» To do
Given the entries below, please return each one exactly.
....................
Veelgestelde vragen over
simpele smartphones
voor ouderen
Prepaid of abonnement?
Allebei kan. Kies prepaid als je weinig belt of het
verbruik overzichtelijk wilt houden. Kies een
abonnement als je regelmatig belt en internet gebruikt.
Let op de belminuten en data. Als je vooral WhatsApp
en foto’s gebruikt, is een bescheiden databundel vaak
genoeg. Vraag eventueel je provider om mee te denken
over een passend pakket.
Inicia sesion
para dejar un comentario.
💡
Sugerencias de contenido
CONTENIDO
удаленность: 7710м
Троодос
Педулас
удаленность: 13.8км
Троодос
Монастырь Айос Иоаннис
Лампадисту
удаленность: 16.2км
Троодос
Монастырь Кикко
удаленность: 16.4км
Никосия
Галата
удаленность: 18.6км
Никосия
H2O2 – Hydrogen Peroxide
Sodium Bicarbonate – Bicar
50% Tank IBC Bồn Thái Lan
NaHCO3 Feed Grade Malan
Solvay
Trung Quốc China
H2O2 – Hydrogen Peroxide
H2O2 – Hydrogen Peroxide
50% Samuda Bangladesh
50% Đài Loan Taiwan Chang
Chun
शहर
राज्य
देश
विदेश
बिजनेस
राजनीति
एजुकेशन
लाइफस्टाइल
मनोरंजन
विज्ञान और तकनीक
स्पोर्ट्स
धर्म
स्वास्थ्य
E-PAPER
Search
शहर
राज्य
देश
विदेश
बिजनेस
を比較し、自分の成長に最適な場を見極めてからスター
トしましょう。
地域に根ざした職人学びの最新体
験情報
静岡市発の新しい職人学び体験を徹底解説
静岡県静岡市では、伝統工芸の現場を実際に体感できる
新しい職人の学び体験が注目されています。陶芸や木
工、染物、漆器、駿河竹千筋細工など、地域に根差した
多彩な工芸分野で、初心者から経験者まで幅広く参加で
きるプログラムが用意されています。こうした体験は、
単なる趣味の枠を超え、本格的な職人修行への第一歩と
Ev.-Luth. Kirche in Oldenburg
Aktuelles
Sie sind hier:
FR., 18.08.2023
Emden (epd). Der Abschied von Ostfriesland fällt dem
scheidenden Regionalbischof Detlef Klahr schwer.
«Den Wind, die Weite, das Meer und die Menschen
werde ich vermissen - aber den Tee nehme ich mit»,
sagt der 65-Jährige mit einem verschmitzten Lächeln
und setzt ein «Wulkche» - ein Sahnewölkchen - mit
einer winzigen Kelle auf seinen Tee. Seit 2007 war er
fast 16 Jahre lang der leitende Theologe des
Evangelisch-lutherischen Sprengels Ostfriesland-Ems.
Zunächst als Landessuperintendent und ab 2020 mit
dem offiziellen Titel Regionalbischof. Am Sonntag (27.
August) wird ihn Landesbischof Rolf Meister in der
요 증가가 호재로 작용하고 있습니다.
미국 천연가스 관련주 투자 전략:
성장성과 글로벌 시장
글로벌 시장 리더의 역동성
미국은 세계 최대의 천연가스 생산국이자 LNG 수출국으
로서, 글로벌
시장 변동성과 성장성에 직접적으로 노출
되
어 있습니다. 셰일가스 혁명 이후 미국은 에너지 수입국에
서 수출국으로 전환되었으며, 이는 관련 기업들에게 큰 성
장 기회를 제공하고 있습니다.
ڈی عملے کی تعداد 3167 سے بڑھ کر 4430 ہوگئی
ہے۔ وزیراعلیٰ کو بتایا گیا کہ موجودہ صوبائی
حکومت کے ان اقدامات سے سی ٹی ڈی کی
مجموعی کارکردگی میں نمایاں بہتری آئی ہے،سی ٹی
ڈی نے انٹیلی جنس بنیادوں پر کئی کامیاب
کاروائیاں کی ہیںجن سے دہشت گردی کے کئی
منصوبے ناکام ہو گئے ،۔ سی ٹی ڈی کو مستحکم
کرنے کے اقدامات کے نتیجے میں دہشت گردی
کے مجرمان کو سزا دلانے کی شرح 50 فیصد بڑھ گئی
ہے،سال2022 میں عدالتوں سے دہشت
....................
» The completed task
Veelgestelde vragen over
simpele smartphones
voor ouderen
Prepaid of abonnement?
Allebei kan. Kies prepaid als je weinig belt of het
verbruik overzichtelijk wilt houden. Kies een
abonnement als je regelmatig belt en internet gebruikt.
Let op de belminuten en data. Als je vooral WhatsApp
en foto’s gebruikt, is een bescheiden databundel vaak
genoeg. Vraag eventueel je provider om mee te denken
over een passend pakket.
Inicia sesion
para dejar un comentario.
💡
Sugerencias de contenido
CONTENIDO
удаленность: 7710м
Троодос
Педулас
удаленность: 13.8км
Троодос
Монастырь Айос Иоаннис
Лампадисту
удаленность: 16.2км
Троодос
Монастырь Кикко
удаленность: 16.4км
Никосия
Галата
удаленность: 18.6км
Никосия
H2O2 – Hydrogen Peroxide
Sodium Bicarbonate – Bicar
50% Tank IBC Bồn Thái Lan
NaHCO3 Feed Grade Malan
Solvay
Trung Quốc China
H2O2 – Hydrogen Peroxide
H2O2 – Hydrogen Peroxide
50% Samuda Bangladesh
50% Đài Loan Taiwan Chang
Chun
शहर
राज्य
देश
विदेश
बिजनेस
राजनीति
एजुकेशन
लाइफस्टाइल
मनोरंजन
विज्ञान और तकनीक
स्पोर्ट्स
धर्म
स्वास्थ्य
E-PAPER
Search
शहर
राज्य
देश
विदेश
बिजनेस
を比較し、自分の成長に最適な場を見極めてからスター
トしましょう。
地域に根ざした職人学びの最新体
験情報
静岡市発の新しい職人学び体験を徹底解説
静岡県静岡市では、伝統工芸の現場を実際に体感できる
新しい職人の学び体験が注目されています。陶芸や木
工、染物、漆器、駿河竹千筋細工など、地域に根差した
多彩な工芸分野で、初心者から経験者まで幅広く参加で
きるプログラムが用意されています。こうした体験は、
単なる趣味の枠を超え、本格的な職人修行への第一歩と
Ev.-Luth. Kirche in Oldenburg
Aktuelles
Sie sind hier:
FR., 18.08.2023
Emden (epd). Der Abschied von Ostfriesland fällt dem
scheidenden Regionalbischof Detlef Klahr schwer.
«Den Wind, die Weite, das Meer und die Menschen
werde ich vermissen - aber den Tee nehme ich mit»,
sagt der 65-Jährige mit einem verschmitzten Lächeln
und setzt ein «Wulkche» - ein Sahnewölkchen - mit
einer winzigen Kelle auf seinen Tee. Seit 2007 war er
fast 16 Jahre lang der leitende Theologe des
Evangelisch-lutherischen Sprengels Ostfriesland-Ems.
Zunächst als Landessuperintendent und ab 2020 mit
dem offiziellen Titel Regionalbischof. Am Sonntag (27.
August) wird ihn Landesbischof Rolf Meister in der
요 증가가 호재로 작용하고 있습니다.
미국 천연가스 관련주 투자 전략:
성장성과 글로벌 시장
글로벌 시장 리더의 역동성
미국은 세계 최대의 천연가스 생산국이자 LNG 수출국으
로서, 글로벌
시장 변동성과 성장성에 직접적으로 노출
되
어 있습니다. 셰일가스 혁명 이후 미국은 에너지 수입국에
서 수출국으로 전환되었으며, 이는 관련 기업들에게 큰 성
장 기회를 제공하고 있습니다.
ڈی عملے کی تعداد 3167 سے بڑھ کر 4430 ہوگئی
ہے۔ وزیراعلیٰ کو بتایا گیا کہ موجودہ صوبائی
حکومت کے ان اقدامات سے سی ٹی ڈی کی
مجموعی کارکردگی میں نمایاں بہتری آئی ہے،سی ٹی
ڈی نے انٹیلی جنس بنیادوں پر کئی کامیاب
کاروائیاں کی ہیںجن سے دہشت گردی کے کئی
منصوبے ناکام ہو گئے ،۔ سی ٹی ڈی کو مستحکم
کرنے کے اقدامات کے نتیجے میں دہشت گردی
کے مجرمان کو سزا دلانے کی شرح 50 فیصد بڑھ گئی
ہے،سال2022 میں عدالتوں سے دہشت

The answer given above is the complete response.